> **Dataset records**
=== Begin Enclosure ===
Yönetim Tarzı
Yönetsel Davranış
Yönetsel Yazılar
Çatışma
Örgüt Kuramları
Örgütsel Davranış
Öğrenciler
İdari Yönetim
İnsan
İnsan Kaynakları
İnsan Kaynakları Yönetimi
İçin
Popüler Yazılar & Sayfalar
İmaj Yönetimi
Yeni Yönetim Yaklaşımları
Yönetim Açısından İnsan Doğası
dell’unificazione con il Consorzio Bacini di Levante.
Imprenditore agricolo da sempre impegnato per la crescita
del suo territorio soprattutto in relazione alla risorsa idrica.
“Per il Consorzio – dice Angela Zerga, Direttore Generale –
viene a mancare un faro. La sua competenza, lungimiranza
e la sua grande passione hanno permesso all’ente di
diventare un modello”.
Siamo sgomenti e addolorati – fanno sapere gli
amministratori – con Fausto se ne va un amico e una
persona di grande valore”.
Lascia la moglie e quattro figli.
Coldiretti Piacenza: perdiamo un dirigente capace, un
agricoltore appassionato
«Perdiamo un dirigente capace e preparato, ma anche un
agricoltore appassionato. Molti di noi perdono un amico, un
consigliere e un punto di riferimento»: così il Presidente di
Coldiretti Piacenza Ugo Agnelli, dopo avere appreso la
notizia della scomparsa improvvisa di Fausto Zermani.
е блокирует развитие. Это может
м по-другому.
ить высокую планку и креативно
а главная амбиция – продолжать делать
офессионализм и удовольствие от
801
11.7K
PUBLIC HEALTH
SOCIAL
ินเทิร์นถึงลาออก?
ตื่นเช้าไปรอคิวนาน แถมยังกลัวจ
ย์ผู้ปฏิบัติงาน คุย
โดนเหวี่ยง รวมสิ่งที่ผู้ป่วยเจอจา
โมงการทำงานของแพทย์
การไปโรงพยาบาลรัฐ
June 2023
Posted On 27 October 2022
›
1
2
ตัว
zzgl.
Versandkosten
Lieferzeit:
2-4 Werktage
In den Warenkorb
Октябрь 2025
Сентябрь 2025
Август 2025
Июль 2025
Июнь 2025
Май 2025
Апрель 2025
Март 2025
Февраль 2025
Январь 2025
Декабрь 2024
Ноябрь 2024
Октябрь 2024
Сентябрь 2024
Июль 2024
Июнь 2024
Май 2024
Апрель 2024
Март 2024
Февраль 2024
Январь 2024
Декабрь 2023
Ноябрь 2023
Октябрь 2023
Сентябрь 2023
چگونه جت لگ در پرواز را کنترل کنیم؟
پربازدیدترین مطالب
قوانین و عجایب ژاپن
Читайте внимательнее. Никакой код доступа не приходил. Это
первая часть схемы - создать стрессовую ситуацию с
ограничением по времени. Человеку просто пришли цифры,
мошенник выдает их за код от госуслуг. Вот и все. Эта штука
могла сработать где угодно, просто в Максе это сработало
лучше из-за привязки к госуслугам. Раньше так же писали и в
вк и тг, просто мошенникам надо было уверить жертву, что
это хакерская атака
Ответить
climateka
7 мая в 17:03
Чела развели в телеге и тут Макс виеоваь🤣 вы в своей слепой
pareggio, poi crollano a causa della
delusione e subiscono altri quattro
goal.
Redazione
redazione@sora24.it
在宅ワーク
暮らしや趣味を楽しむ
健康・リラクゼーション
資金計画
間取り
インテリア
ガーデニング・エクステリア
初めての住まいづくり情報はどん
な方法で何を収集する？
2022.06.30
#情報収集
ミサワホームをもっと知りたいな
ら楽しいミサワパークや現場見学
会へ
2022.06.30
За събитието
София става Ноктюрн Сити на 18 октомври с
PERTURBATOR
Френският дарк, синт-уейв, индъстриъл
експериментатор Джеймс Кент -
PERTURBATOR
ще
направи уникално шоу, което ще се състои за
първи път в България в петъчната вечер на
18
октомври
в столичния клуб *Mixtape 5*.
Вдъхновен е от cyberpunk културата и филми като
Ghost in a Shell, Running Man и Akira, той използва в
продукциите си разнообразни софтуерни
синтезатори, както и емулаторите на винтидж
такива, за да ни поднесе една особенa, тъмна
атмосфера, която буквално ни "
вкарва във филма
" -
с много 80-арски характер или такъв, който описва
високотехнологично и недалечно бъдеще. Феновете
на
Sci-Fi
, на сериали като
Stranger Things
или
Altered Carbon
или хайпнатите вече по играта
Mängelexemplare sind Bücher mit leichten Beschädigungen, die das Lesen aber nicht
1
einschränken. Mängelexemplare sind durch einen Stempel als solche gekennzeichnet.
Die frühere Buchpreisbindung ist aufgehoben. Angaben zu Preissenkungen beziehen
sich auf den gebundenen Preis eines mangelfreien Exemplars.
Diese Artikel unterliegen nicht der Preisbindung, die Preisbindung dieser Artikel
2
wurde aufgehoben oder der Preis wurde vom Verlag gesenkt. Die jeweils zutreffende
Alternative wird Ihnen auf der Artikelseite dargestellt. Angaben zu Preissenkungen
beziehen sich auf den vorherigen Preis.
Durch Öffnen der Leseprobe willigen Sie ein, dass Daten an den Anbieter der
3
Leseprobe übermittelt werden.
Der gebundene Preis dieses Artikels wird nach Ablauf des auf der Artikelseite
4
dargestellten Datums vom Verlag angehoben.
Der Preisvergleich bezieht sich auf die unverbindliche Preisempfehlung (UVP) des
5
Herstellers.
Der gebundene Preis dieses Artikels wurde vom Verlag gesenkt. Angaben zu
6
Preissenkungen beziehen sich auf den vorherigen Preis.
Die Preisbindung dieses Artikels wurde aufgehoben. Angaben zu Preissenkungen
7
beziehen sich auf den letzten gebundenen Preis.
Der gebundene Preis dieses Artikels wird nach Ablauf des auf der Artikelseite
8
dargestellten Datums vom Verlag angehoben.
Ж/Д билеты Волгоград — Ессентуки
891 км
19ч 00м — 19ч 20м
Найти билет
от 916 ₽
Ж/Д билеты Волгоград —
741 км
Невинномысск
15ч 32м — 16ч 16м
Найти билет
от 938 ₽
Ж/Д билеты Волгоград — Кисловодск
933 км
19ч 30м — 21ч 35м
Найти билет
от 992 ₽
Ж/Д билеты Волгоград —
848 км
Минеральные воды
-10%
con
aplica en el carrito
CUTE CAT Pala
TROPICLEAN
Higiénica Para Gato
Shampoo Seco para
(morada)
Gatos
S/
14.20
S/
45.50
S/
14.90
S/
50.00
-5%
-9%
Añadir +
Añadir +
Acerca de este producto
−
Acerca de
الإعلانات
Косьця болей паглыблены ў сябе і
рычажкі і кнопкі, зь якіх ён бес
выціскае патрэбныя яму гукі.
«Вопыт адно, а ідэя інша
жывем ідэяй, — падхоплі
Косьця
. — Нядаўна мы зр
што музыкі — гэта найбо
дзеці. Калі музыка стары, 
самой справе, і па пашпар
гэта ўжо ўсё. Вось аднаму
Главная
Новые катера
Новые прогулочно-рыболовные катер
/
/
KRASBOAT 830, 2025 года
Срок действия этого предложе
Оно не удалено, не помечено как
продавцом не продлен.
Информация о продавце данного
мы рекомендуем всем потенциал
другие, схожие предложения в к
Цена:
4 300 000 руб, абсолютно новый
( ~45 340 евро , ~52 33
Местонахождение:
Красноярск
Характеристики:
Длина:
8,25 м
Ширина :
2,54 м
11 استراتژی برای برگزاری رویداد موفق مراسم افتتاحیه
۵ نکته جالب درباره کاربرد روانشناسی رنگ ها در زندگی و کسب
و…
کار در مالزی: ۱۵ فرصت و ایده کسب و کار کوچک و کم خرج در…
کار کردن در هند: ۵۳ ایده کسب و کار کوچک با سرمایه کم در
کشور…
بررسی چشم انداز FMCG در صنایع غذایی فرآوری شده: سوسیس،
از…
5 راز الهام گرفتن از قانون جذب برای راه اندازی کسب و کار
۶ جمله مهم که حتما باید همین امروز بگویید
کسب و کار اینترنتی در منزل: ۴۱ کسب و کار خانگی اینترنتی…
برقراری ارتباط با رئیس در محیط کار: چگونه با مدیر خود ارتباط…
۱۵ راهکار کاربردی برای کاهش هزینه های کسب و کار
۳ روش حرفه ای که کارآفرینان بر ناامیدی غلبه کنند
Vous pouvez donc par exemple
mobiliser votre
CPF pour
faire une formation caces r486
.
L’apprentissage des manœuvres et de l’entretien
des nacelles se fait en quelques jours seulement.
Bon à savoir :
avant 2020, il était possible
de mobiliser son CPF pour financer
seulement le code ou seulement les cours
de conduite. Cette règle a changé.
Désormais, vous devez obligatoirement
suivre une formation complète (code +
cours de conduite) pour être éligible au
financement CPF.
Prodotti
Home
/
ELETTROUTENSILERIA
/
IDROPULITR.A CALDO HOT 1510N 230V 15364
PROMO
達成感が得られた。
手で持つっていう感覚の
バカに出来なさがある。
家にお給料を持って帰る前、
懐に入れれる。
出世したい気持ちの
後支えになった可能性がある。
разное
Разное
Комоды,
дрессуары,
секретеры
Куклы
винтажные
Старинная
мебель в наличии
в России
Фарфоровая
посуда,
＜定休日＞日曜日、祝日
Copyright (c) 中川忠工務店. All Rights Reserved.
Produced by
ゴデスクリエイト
=== End Enclosure ===
> **The task**
In the listing above, find the line containing "wurde aufgehoben oder" and the line containing "Нядаўна мы зр". Output them and every line between, exactly, and nothing else.

> **Solution**
wurde aufgehoben oder der Preis wurde vom Verlag gesenkt. Die jeweils zutreffende
Alternative wird Ihnen auf der Artikelseite dargestellt. Angaben zu Preissenkungen
beziehen sich auf den vorherigen Preis.
Durch Öffnen der Leseprobe willigen Sie ein, dass Daten an den Anbieter der
3
Leseprobe übermittelt werden.
Der gebundene Preis dieses Artikels wird nach Ablauf des auf der Artikelseite
4
dargestellten Datums vom Verlag angehoben.
Der Preisvergleich bezieht sich auf die unverbindliche Preisempfehlung (UVP) des
5
Herstellers.
Der gebundene Preis dieses Artikels wurde vom Verlag gesenkt. Angaben zu
6
Preissenkungen beziehen sich auf den vorherigen Preis.
Die Preisbindung dieses Artikels wurde aufgehoben. Angaben zu Preissenkungen
7
beziehen sich auf den letzten gebundenen Preis.
Der gebundene Preis dieses Artikels wird nach Ablauf des auf der Artikelseite
8
dargestellten Datums vom Verlag angehoben.
Ж/Д билеты Волгоград — Ессентуки
891 км
19ч 00м — 19ч 20м
Найти билет
от 916 ₽
Ж/Д билеты Волгоград —
741 км
Невинномысск
15ч 32м — 16ч 16м
Найти билет
от 938 ₽
Ж/Д билеты Волгоград — Кисловодск
933 км
19ч 30м — 21ч 35м
Найти билет
от 992 ₽
Ж/Д билеты Волгоград —
848 км
Минеральные воды
-10%
con
aplica en el carrito
CUTE CAT Pala
TROPICLEAN
Higiénica Para Gato
Shampoo Seco para
(morada)
Gatos
S/
14.20
S/
45.50
S/
14.90
S/
50.00
-5%
-9%
Añadir +
Añadir +
Acerca de este producto
−
Acerca de
الإعلانات
Косьця болей паглыблены ў сябе і
рычажкі і кнопкі, зь якіх ён бес
выціскае патрэбныя яму гукі.
«Вопыт адно, а ідэя інша
жывем ідэяй, — падхоплі
Косьця
. — Нядаўна мы зр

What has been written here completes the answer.